■ Required work ■
Select all lines in the records that include "remember".

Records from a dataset
★ ★ ★

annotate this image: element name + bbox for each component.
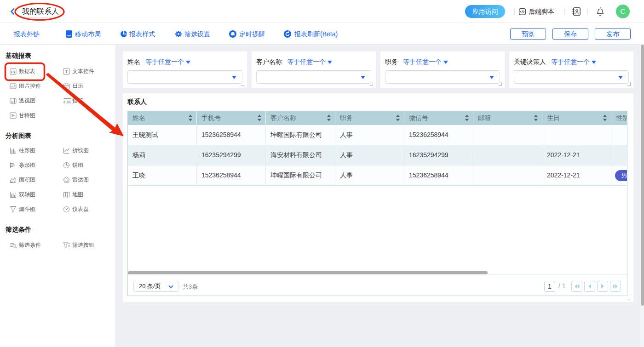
- svg-text:4,80: 4,80: [63, 99, 72, 104]
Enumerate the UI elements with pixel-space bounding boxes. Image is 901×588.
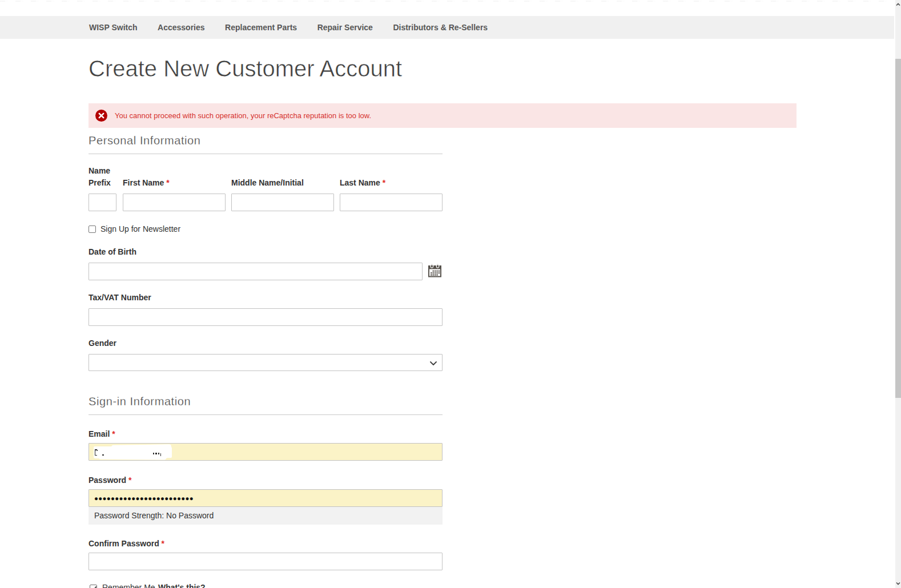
first-name-input[interactable] (123, 194, 226, 211)
newsletter-checkbox[interactable] (89, 225, 96, 233)
nav-item-accessories[interactable]: Accessories (158, 23, 205, 32)
required-asterisk: * (162, 539, 164, 548)
redaction-mark (97, 450, 98, 451)
nav-item-repair-service[interactable]: Repair Service (317, 23, 373, 32)
required-asterisk: * (112, 429, 115, 438)
nav-item-wisp-switch[interactable]: WISP Switch (89, 23, 138, 32)
whats-this-link[interactable]: What's this? (158, 582, 206, 588)
last-name-label: Last Name * (340, 177, 443, 189)
main-navigation: WISP Switch Accessories Replacement Part… (0, 16, 894, 39)
email-field (89, 443, 443, 461)
section-personal-information: Personal Information (89, 132, 443, 154)
redaction-mark (160, 453, 162, 457)
tax-vat-label: Tax/VAT Number (89, 292, 443, 304)
password-field: ●●●●●●●●●●●●●●●●●●●●●●●● (89, 489, 443, 507)
first-name-label: First Name * (123, 177, 226, 189)
field-last-name: Last Name * (340, 177, 443, 211)
calendar-icon[interactable] (428, 264, 441, 277)
required-asterisk: * (166, 178, 169, 187)
redaction-mark (155, 453, 157, 454)
password-masked-value: ●●●●●●●●●●●●●●●●●●●●●●●● (94, 489, 194, 507)
remember-me-checkbox[interactable] (90, 585, 97, 588)
nav-item-distributors[interactable]: Distributors & Re-Sellers (393, 23, 488, 32)
email-label: Email * (89, 428, 443, 440)
field-middle-name: Middle Name/Initial (231, 177, 334, 211)
personal-information-heading: Personal Information (89, 132, 443, 154)
name-fields-row: Name Prefix First Name * Middle Name/Ini… (89, 165, 443, 211)
page-title: Create New Customer Account (89, 57, 402, 80)
redaction-mark (158, 453, 160, 454)
redaction-mark (95, 455, 97, 456)
nav-items: WISP Switch Accessories Replacement Part… (0, 16, 894, 39)
newsletter-row: Sign Up for Newsletter (89, 224, 180, 233)
password-strength-meter: Password Strength: No Password (89, 507, 443, 525)
field-name-prefix: Name Prefix (89, 165, 117, 211)
field-first-name: First Name * (123, 177, 226, 211)
error-cross-circle-icon (95, 110, 107, 122)
password-label: Password * (89, 474, 443, 486)
last-name-input[interactable] (340, 194, 443, 211)
dob-input[interactable] (89, 263, 423, 280)
redaction-blob (164, 447, 172, 458)
required-asterisk: * (128, 476, 131, 485)
dob-label: Date of Birth (89, 246, 443, 258)
redaction-blob (111, 444, 171, 452)
password-strength-text: Password Strength: No Password (89, 507, 443, 525)
middle-name-input[interactable] (231, 194, 334, 211)
middle-name-label: Middle Name/Initial (231, 177, 334, 189)
signin-information-heading: Sign-in Information (89, 393, 443, 414)
page: WISP Switch Accessories Replacement Part… (0, 0, 901, 588)
required-asterisk: * (383, 178, 385, 187)
clipped-top-row-artifact (0, 1, 894, 2)
redaction-mark (153, 453, 155, 454)
section-signin-information: Sign-in Information (89, 393, 443, 415)
name-prefix-label: Name Prefix (89, 165, 117, 189)
nav-item-replacement-parts[interactable]: Replacement Parts (225, 23, 297, 32)
name-prefix-input[interactable] (89, 194, 116, 211)
redaction-mark (102, 454, 104, 456)
redaction-blob (99, 455, 166, 460)
gender-label: Gender (89, 337, 443, 349)
confirm-password-input[interactable] (89, 553, 443, 570)
error-message: You cannot proceed with such operation, … (89, 103, 797, 128)
vertical-scrollbar[interactable] (895, 0, 901, 588)
tax-vat-input[interactable] (89, 308, 443, 326)
confirm-password-label: Confirm Password * (89, 538, 443, 550)
scrollbar-down-icon[interactable] (896, 581, 900, 586)
error-message-text: You cannot proceed with such operation, … (115, 103, 371, 128)
scrollbar-thumb[interactable] (895, 59, 901, 398)
scrollbar-up-icon[interactable] (896, 2, 900, 7)
gender-select[interactable] (89, 354, 443, 371)
remember-me-label[interactable]: Remember Me (102, 582, 155, 588)
newsletter-label[interactable]: Sign Up for Newsletter (100, 224, 180, 233)
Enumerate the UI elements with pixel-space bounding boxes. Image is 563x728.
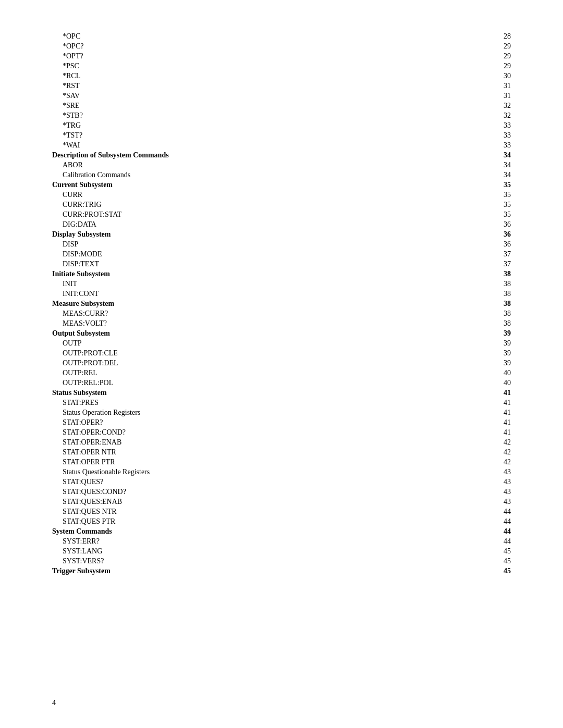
toc-page: 38 bbox=[442, 269, 511, 279]
toc-page: 42 bbox=[442, 457, 511, 467]
toc-row: DISP:MODE37 bbox=[52, 249, 511, 259]
toc-page: 38 bbox=[442, 318, 511, 328]
toc-page: 30 bbox=[442, 71, 511, 81]
toc-page: 29 bbox=[442, 61, 511, 71]
toc-page: 37 bbox=[442, 249, 511, 259]
toc-row: *WAI33 bbox=[52, 140, 511, 150]
toc-label: OUTP:REL bbox=[52, 368, 442, 378]
toc-label: CURR bbox=[52, 190, 442, 200]
toc-label: STAT:OPER:COND? bbox=[52, 427, 442, 437]
toc-row: DISP36 bbox=[52, 239, 511, 249]
toc-row: *SRE32 bbox=[52, 101, 511, 110]
toc-label: STAT:QUES NTR bbox=[52, 507, 442, 516]
toc-page: 38 bbox=[442, 299, 511, 309]
toc-page: 33 bbox=[442, 140, 511, 150]
toc-label: Output Subsystem bbox=[52, 328, 442, 338]
toc-page: 38 bbox=[442, 279, 511, 289]
toc-row: Status Operation Registers41 bbox=[52, 408, 511, 417]
toc-label: System Commands bbox=[52, 526, 442, 536]
toc-row: Calibration Commands34 bbox=[52, 170, 511, 180]
toc-label: DISP:TEXT bbox=[52, 259, 442, 269]
toc-page: 39 bbox=[442, 338, 511, 348]
toc-page: 44 bbox=[442, 507, 511, 516]
toc-page: 36 bbox=[442, 219, 511, 229]
toc-row: STAT:OPER:ENAB42 bbox=[52, 437, 511, 447]
toc-page: 45 bbox=[442, 556, 511, 566]
toc-label: SYST:LANG bbox=[52, 546, 442, 556]
toc-label: SYST:ERR? bbox=[52, 536, 442, 546]
toc-row: *PSC29 bbox=[52, 61, 511, 71]
toc-row: Status Questionable Registers43 bbox=[52, 467, 511, 477]
toc-label: OUTP bbox=[52, 338, 442, 348]
toc-row: OUTP:PROT:CLE39 bbox=[52, 348, 511, 358]
toc-row: *OPC?29 bbox=[52, 41, 511, 51]
toc-row: Trigger Subsystem45 bbox=[52, 566, 511, 576]
toc-row: STAT:OPER:COND?41 bbox=[52, 427, 511, 437]
toc-page: 35 bbox=[442, 200, 511, 209]
toc-row: STAT:OPER NTR42 bbox=[52, 447, 511, 457]
toc-row: Current Subsystem35 bbox=[52, 180, 511, 190]
toc-page: 39 bbox=[442, 358, 511, 368]
page-number: 4 bbox=[52, 699, 56, 707]
toc-page: 34 bbox=[442, 160, 511, 170]
toc-label: CURR:PROT:STAT bbox=[52, 209, 442, 219]
toc-page: 29 bbox=[442, 41, 511, 51]
toc-page: 41 bbox=[442, 408, 511, 417]
toc-label: STAT:OPER PTR bbox=[52, 457, 442, 467]
toc-page: 32 bbox=[442, 101, 511, 110]
toc-page: 45 bbox=[442, 546, 511, 556]
toc-label: *OPC bbox=[52, 31, 442, 41]
toc-label: *WAI bbox=[52, 140, 442, 150]
toc-row: Initiate Subsystem38 bbox=[52, 269, 511, 279]
toc-label: STAT:OPER NTR bbox=[52, 447, 442, 457]
toc-row: STAT:OPER PTR42 bbox=[52, 457, 511, 467]
toc-page: 41 bbox=[442, 388, 511, 398]
toc-row: OUTP:PROT:DEL39 bbox=[52, 358, 511, 368]
toc-page: 44 bbox=[442, 516, 511, 526]
toc-label: *SRE bbox=[52, 101, 442, 110]
toc-page: 41 bbox=[442, 417, 511, 427]
toc-label: SYST:VERS? bbox=[52, 556, 442, 566]
toc-label: DIG:DATA bbox=[52, 219, 442, 229]
toc-row: OUTP39 bbox=[52, 338, 511, 348]
toc-page: 36 bbox=[442, 229, 511, 239]
toc-page: 39 bbox=[442, 348, 511, 358]
toc-label: Trigger Subsystem bbox=[52, 566, 442, 576]
toc-page: 44 bbox=[442, 536, 511, 546]
toc-page: 37 bbox=[442, 259, 511, 269]
toc-page: 40 bbox=[442, 368, 511, 378]
toc-page: 33 bbox=[442, 130, 511, 140]
toc-label: STAT:OPER:ENAB bbox=[52, 437, 442, 447]
toc-label: DISP bbox=[52, 239, 442, 249]
toc-row: SYST:LANG45 bbox=[52, 546, 511, 556]
toc-label: Display Subsystem bbox=[52, 229, 442, 239]
toc-page: 31 bbox=[442, 91, 511, 101]
toc-row: *TRG33 bbox=[52, 120, 511, 130]
toc-label: Description of Subsystem Commands bbox=[52, 150, 442, 160]
toc-page: 43 bbox=[442, 487, 511, 497]
toc-page: 43 bbox=[442, 467, 511, 477]
toc-page: 45 bbox=[442, 566, 511, 576]
toc-row: Measure Subsystem38 bbox=[52, 299, 511, 309]
toc-label: *OPC? bbox=[52, 41, 442, 51]
toc-row: Description of Subsystem Commands34 bbox=[52, 150, 511, 160]
toc-label: *TST? bbox=[52, 130, 442, 140]
toc-label: *RST bbox=[52, 81, 442, 91]
toc-row: Display Subsystem36 bbox=[52, 229, 511, 239]
toc-page: 35 bbox=[442, 209, 511, 219]
toc-row: DIG:DATA36 bbox=[52, 219, 511, 229]
toc-row: *RCL30 bbox=[52, 71, 511, 81]
toc-row: *RST31 bbox=[52, 81, 511, 91]
toc-page: 35 bbox=[442, 180, 511, 190]
toc-row: INIT38 bbox=[52, 279, 511, 289]
toc-row: DISP:TEXT37 bbox=[52, 259, 511, 269]
toc-label: INIT:CONT bbox=[52, 289, 442, 299]
toc-row: *OPC28 bbox=[52, 31, 511, 41]
toc-row: Status Subsystem41 bbox=[52, 388, 511, 398]
toc-label: OUTP:PROT:CLE bbox=[52, 348, 442, 358]
toc-label: Status Subsystem bbox=[52, 388, 442, 398]
toc-row: STAT:PRES41 bbox=[52, 398, 511, 408]
toc-row: Output Subsystem39 bbox=[52, 328, 511, 338]
toc-label: MEAS:CURR? bbox=[52, 309, 442, 318]
toc-page: 32 bbox=[442, 110, 511, 120]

★ ★ ★

■ Written solution ■
remember-me-checkbox[interactable] (90, 585, 97, 588)
remember-me-label[interactable]: Remember Me (102, 582, 155, 588)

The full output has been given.